Where the Real Opportunity Lies
Some of the most promising work in education is happening where these ideas intersect.
Educators are asking questions like:
How can we ensure students build strong knowledge while also engaging in deeper learning?
How can schools support both academic excellence and belonging?
How can we prepare students for an uncertain future while still grounding them in strong intellectual learning?
How can we infuse Indigenous knowledge and learning perspectives across all areas of learning?
These are not easy questions.
But they are exactly the kinds of questions educators are well positioned to explore together.
The Role of Teacher Leadership
This is where teacher leadership becomes especially important.
Meaningful improvement in education rarely happens through policy alone. Policies may create direction or provide resources, but real change happens in schools, in classrooms, in professional conversations, and in the daily decisions educators make together.
Teachers understand the realities of classrooms. They see how ideas translate into practice, and they are often the ones experimenting with new approaches, sharing insights with colleagues, and helping schools adapt.
When educators work collaboratively and exercise their professional agency, schools are far better able to navigate complexity.
The Bigger Question
Public education has always evolved through debate and experimentation. The question is not whether schools will change. The real question is how we will guide that change in a way that sustains and builds a stronger public education system.

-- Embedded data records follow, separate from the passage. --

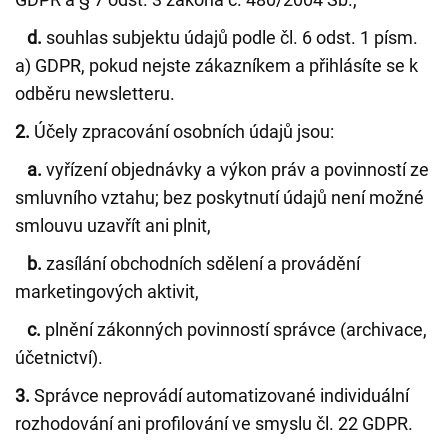
d.
souhlas subjektu údajů podle čl. 6 odst. 1 písm.
a) GDPR, pokud nejste zákazníkem a přihlásíte se k
odběru newsletteru.
2.
Účely zpracování osobních údajů jsou:
a.
vyřízení objednávky a výkon práv a povinností ze
smluvního vztahu; bez poskytnutí údajů není možné
smlouvu uzavřít ani plnit,
b.
zasílání obchodních sdělení a provádění
marketingových aktivit,
c.
plnění zákonných povinností správce (archivace,
účetnictví).
3.
Správce neprovádí automatizované individuální
rozhodování ani profilování ve smyslu čl. 22 GDPR.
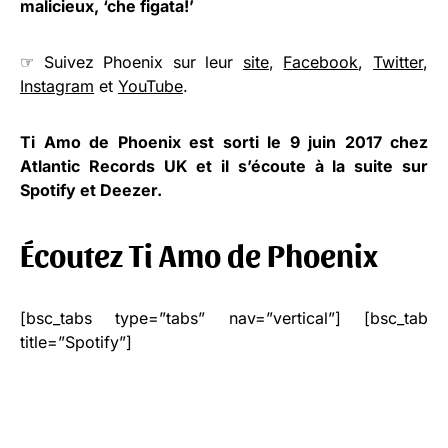
malicieux, ‘che figata!’
☞ Suivez Phoenix sur leur
site
,
Facebook
,
Twitter
,
Instagram
et
YouTube
.
Ti Amo de Phoenix est sorti le 9 juin 2017 chez
Atlantic Records UK et il s’écoute à la suite sur
Spotify et Deezer.
Écoutez Ti Amo de Phoenix
[bsc_tabs type=”tabs” nav=”vertical”] [bsc_tab
title=”Spotify”]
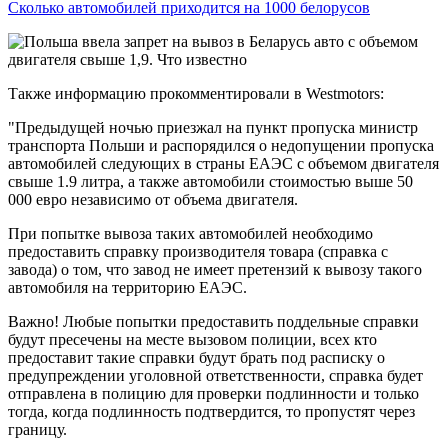
Сколько автомобилей приходится на 1000 белорусов
Также информацию прокомментировали в Westmotors:
"Предыдущей ночью приезжал на пункт пропуска министр
транспорта Польши и распорядился о недопущении пропуска
автомобилей следующих в страны ЕАЭС с объемом двигателя
свыше 1.9 литра, а также автомобили стоимостью выше 50
000 евро независимо от объема двигателя.
При попытке вывоза таких автомобилей необходимо
предоставить справку производителя товара (справка с
завода) о том, что завод не имеет претензий к вывозу такого
автомобиля на территорию ЕАЭС.
Важно! Любые попытки предоставить поддельные справки
будут пресечены на месте вызовом полиции, всех кто
предоставит такие справки будут брать под расписку о
предупреждении уголовной ответственности, справка будет
отправлена в полицию для проверки подлинности и только
тогда, когда подлинность подтвердится, то пропустят через
границу.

Will change continue to cycle through competing ideas and shifting priorities?
Or can educators begin to integrate the best insights from different perspectives in ways that strengthen public education for the long term?
At a time when many people are questioning the sustainability of public education systems, this may be one of the most important questions we face.
And it is not a question that policymakers can answer. It will depend, in large part, on the leadership of educators themselves.